● What the task requires
Pictures excluded, copy every record that follows exactly as it appears.

:: Data extracts ::

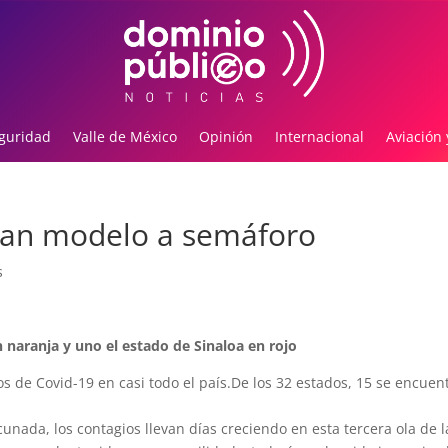
guridad
Valle de México
Opinión
Internacional
Aviación 
bian modelo a semáforo
s
 naranja y uno el estado de Sinaloa en rojo
sos de Covid-19 en casi todo el país.De los 32 estados, 15 se encue
unada, los contagios llevan días creciendo en esta tercera ola de l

:::

● Response area
guridad
Valle de México
Opinión
Internacional
Aviación 
bian modelo a semáforo
s
 naranja y uno el estado de Sinaloa en rojo
sos de Covid-19 en casi todo el país.De los 32 estados, 15 se encue
unada, los contagios llevan días creciendo en esta tercera ola de l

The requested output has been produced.